| I'm not sure if i understand their view on fundamental limitations - they don't seem fundamental to me: 1. It does not seem impossible to imagine a function that spawns code close to data, be it on a VM with a connected fast SSD drive already populated with data. Also, Lambda-at-edge and Cloudflare workers are already more like “shipping code to data.”, or " the customer" in this case. 2. Functions are load-balanced and potentially parallelisable to millions of invocations. The only missing piece is some kind of parallel-invoke call, to give each instance of a function a distinct piece of data to process, and an identifier to save the result under. The identifier could easily refer to a local disk location, in some future implementation. Also, another point from the article: "FaaS discourages Open Source service innovation".
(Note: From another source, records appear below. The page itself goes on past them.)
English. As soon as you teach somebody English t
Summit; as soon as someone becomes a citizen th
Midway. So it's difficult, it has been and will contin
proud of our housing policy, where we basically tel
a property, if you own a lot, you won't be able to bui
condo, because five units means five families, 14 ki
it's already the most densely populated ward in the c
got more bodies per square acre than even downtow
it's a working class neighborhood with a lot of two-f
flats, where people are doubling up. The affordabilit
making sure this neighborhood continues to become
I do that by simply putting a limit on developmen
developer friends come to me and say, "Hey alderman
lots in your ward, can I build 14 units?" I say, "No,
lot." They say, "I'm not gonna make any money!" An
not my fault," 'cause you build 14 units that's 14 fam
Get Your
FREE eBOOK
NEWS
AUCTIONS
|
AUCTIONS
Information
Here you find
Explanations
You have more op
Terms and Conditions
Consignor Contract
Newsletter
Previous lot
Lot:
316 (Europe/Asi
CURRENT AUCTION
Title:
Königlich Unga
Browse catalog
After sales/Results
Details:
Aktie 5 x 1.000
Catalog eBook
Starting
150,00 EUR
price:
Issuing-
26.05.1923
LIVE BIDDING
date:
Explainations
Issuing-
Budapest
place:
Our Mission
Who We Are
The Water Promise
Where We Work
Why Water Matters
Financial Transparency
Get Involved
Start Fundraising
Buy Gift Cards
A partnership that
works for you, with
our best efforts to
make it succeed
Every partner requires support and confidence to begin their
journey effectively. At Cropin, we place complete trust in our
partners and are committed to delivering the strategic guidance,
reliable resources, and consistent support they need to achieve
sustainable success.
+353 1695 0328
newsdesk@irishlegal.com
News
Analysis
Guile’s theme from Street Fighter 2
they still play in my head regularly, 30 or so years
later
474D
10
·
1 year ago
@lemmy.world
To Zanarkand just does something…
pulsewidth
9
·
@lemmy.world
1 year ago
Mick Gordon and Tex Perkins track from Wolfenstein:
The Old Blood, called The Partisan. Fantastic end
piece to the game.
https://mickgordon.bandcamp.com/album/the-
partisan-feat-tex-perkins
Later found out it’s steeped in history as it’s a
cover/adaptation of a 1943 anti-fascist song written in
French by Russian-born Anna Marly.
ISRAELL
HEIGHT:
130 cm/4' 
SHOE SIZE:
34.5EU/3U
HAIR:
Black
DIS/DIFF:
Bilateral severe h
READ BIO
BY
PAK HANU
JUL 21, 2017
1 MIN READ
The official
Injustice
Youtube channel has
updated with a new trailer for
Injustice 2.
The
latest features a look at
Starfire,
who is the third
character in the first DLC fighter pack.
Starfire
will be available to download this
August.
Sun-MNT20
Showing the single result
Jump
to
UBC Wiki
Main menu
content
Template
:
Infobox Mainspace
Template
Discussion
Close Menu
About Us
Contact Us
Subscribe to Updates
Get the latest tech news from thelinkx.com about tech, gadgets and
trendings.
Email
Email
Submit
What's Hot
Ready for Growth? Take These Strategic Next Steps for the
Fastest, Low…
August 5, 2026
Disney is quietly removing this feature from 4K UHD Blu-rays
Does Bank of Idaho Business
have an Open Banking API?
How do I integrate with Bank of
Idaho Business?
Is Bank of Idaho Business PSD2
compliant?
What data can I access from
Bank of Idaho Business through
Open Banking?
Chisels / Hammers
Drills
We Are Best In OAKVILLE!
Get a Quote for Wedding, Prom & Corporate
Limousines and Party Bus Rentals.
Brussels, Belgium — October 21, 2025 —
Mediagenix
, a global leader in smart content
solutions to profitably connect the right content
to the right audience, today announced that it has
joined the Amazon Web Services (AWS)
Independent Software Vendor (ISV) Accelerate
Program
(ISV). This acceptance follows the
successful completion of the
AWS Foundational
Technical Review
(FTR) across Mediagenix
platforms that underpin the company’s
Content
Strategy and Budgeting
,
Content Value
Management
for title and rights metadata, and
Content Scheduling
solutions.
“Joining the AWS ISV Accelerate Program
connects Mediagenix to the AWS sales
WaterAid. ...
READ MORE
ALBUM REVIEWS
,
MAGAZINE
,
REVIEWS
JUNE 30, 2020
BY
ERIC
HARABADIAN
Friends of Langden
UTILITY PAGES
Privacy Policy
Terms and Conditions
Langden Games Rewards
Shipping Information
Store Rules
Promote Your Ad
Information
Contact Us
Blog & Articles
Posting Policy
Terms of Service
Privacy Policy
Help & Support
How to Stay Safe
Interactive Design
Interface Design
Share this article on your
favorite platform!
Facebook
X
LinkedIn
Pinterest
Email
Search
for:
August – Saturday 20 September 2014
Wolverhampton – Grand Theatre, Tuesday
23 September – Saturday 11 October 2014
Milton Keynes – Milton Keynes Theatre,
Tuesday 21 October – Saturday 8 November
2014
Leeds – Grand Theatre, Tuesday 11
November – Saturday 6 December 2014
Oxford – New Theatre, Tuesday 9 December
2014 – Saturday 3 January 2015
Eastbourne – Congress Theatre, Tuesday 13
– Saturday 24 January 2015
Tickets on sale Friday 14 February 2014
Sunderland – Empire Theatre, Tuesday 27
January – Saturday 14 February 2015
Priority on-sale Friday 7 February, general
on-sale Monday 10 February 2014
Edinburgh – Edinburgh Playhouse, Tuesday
seems wrong to me, as it may be said only about current super-early implementations, reason being, they are new. In the long-run, I'd expect serverless to help open source, because of a simplicity of deployment. We will likely have projects working on an abstraction layer of compute and storage, hiding the underlying cloud or multi-cloud implementation. (Kubernetes is one candidate, it just needs ideas in the like of Virtual Kubelet to become more serverless). |
The authors’ concern regarding the potential lack of open-source projects that integrate with the serverless platforms currently on offer is based on the severity—roughly between one and three orders of magnitude, overall—of the aforementioned performance deficiencies. It appears to be based on the assumption that open-source contributors won’t invest in what they (accurately) perceive to be a technically inferior platform. This part of the paper isn’t particularly clear, but I believe the authors are talking more about extensions to current serverless platforms than about application-level code that simply runs on top of said platforms.
Anyway, I’m no expert, but I’m fairly familiar with the subject matter and I read the paper in its entirety. I’m open to corrections from those who possess a deeper understanding of the issues involved.
One major caveat: I’m much more familiar with AWS than I am with its competitors, and I’m taking the authors’ word for it when they assert that their AWS-based examples are broadly representative.